Indudablemente que entonces la reacción de los fieles no fue “más que tibia”, pues hemos leído que se vistieron de luto los altares del templo profanado y que hubo rogativas y plegarias por toda la ciudad. No cabe duda de que en la Sevilla del siglo XVIII la veneración de las imágenes sagradas no solapaba ni menguaba el culto al Santísimo Sacramento y que la creencia en la presencia real era generalizada y firme. Nótese al respecto que el ladrón no tiró sacrílegamente las formas de cualquier manera, sino que ayunó una noche completa conforme a la práctica entonces vigente, no se atrevió siquiera a tocar las formas con sus manos e incluso hizo la ablución del copón antes de fundirlo por si quedaban partículas. Habrá quien pueda pensar, quizá desconociendo la debilidad de la naturaleza humana, que tales actos de fe no son más que muestras hueras y vacías de contenido, sólo atentas a las formas, y aportarán como prueba que a nuestro personaje no le sirvió para evitar el pecado. Sin embargo, yo quiero creer que aquellas muestras de reconocimiento de la divinidad le propiciarían compartir el destino de Dimas, más allá que en lo de morir ejecutado por su delito.
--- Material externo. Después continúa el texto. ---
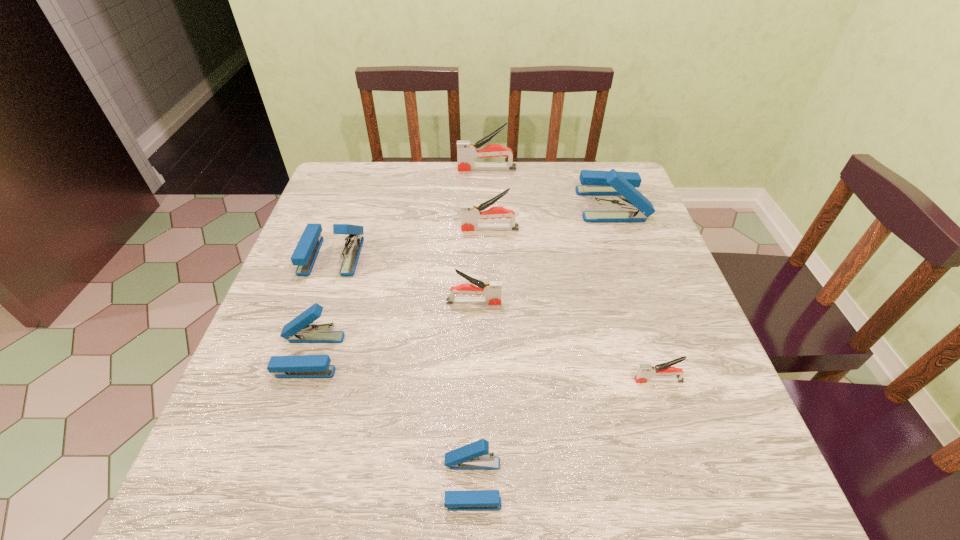 Identify the location of object at the far right corner. This screenshot has height=540, width=960. (594, 183).

This screenshot has width=960, height=540. Identify the location of free region at the far edge of the desktop. (514, 203).

Locate an element on the screen. This screenshot has height=540, width=960. blank space at the near edge of the desktop is located at coordinates (616, 509).

The image size is (960, 540). In order to click on free space at the left edge of the desktop in this screenshot , I will do `click(300, 392)`.

At what (x,y) coordinates should I click in order to perform the action: click on free space at the far left corner of the desktop. Please return your answer as a coordinate pair (x, y). The image size is (960, 540). Looking at the image, I should click on (324, 202).

The image size is (960, 540). I want to click on free space at the near left corner of the desktop, so click(x=197, y=485).

This screenshot has width=960, height=540. Find the location of `free space at the far right corner`. free space at the far right corner is located at coordinates tap(615, 165).

Locate an element on the screen. The width and height of the screenshot is (960, 540). vacant space at the near right corner is located at coordinates [x=662, y=475].

Find the location of a particular element. vacant space in between the third nearest blue stapler and the smallest gray stapler is located at coordinates (495, 318).

The image size is (960, 540). Find the location of `free space between the fourth nearest object and the biggest blue stapler`. free space between the fourth nearest object and the biggest blue stapler is located at coordinates (542, 253).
Las personas santas no requieren de grandes signos externos para comprender la divinidad, a la que tan unidas se encuentran por vínculos espirituales, pero el resto, tan sujetos a lo sensible, necesitamos tantas veces ver que a Dios se le trata como tal para poder reconocerle. Las cofradías han continuado, contra viento y marea, tratando con mimo y respeto a las imágenes por lo que éstas representan y ahí están los frutos. En otros ámbitos se le ha insistido tanto a los fieles en que no es necesario arrodillarse ante el Santísimo, que se puede comulgar tomándolo directamente en la mano, que cualquiera lo puede distribuir… que no es de extrañar que cuando hoy se profana un sagrario para robar los vasos que contienen el cuerpo de Nuestro Señor, los fieles reaccionen con tibieza, la misma tibieza con la que tantas veces han visto tratar a la Sagrada Eucaristía, la misma tibieza que les hace dudar.